Don't dwell on negative Why do the media dwell on the...

Letters

April 23, 2000

Don't dwell on negative

Why do the media dwell on the fact that Cal Ripken has the lowest career batting average among the 3,000-hit club members?

Ripken's .278 career average is remarkable in and of itself considering the following:

He won two Most Valuable Player awards, a Rookie of the Year award and slugged more than 400 home runs in his quest for 3,000 hits.

He set major-league offensive and defensive records at shortstop -- arguably the game's most difficult position to play -- as he marched toward 3,000.

Correct me if I'm wrong, but didn't Ripken also break some consecutive-games record as he accumulated the majority of his 3,000 hits?

Mel Tansill, Catonsville

Show some consideration

Joe Foss, the Orioles' CEO, stated last Sunday that Orioles fans had to have faith in owner Peter Angelos and the Orioles operation -- that the club had to be "fiscally" responsible but would bring a winning team to Baltimore.

Monday, April 17, was a rainy, windy, bad-weather day, yet the Orioles waited until 7: 12 p.m. to postpone the game.

Consideration goes two ways. The Orioles need to show more to the fans if they expect the same back.

Henry Jackson, Towson

B. Robinson is true treasure

There is no other person that deserves to share the spotlight with Cal Ripken more than his counterpart in grace and style, Brooks Robinson, who was so eloquently written about in John Steadman's column last Sunday.

Brooks has been and will always remain one of Baltimore's treasures.
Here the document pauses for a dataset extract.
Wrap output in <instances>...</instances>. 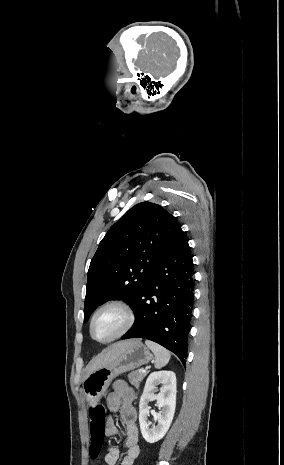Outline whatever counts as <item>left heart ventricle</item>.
<instances>
[{"instance_id":"left-heart-ventricle-1","label":"left heart ventricle","mask_w":284,"mask_h":465,"mask_svg":"<svg viewBox=\"0 0 284 465\" xmlns=\"http://www.w3.org/2000/svg\"><path fill=\"white\" fill-rule=\"evenodd\" d=\"M125 324L122 312L116 309H105L95 318L92 336L97 340H106L117 335Z\"/></svg>"}]
</instances>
He has touched the lives of so many, including myself, with his untiring, unselfish commitment to helping make our town a better place to live.

Steadman's assessment is right on: Decency, refinement, consideration and dignity on behalf of others set Brooks Robinson apart.

Lance Berkowitz, Pikesville

Steadman column is right on

What a beautifully crafted column by John Steadman in the April 16 newspaper on the day after Cal Ripken's 3,000th hit, to remind us of the bygone days of Brooks Robinson. I feel very grateful to have witnessed the playing days of both great players.

I was fortunate enough to meet Brooks after his playing days were over and was greatly impressed with his warmth as a human being as he spoke to the gathered crowd in the basement of the Glen Burnie Methodist Church. What a fine person. Cal is of the same mold.

Thank you, John Steadman, for what I consider your best column ever.

Ron Armstrong, Baltimore

Good press for NASCAR

I'm writing to thank Sandra McKee for all her coverage of NASCAR racing.

I grew up in South Boston, Va., home of Ward and Jeff Burton, and attended races every Saturday night starting at a very early age.

We have lived in Baltimore for 13 years, and I'm glad the see the popular Southern sport getting some good press.

Kimberly Lewis, Lutherville

Kayaking coverage appreciated

Thanks for covering our sport of kayaking, and for focusing on one of the hundreds of athletes who participate for the love of the game.

We sometimes lament the lack of fame and fortune that renders us unable to support our top athletes as well as we would like; but we have other riches -- such as the presence of people like Craig Law, who exemplify sportsmanship and the competitive spirit.

Rich Kulawiec, Chadd's Ford, Pa.

Note: The writer is on the board of directors of the National Whitewater Slalom Committee.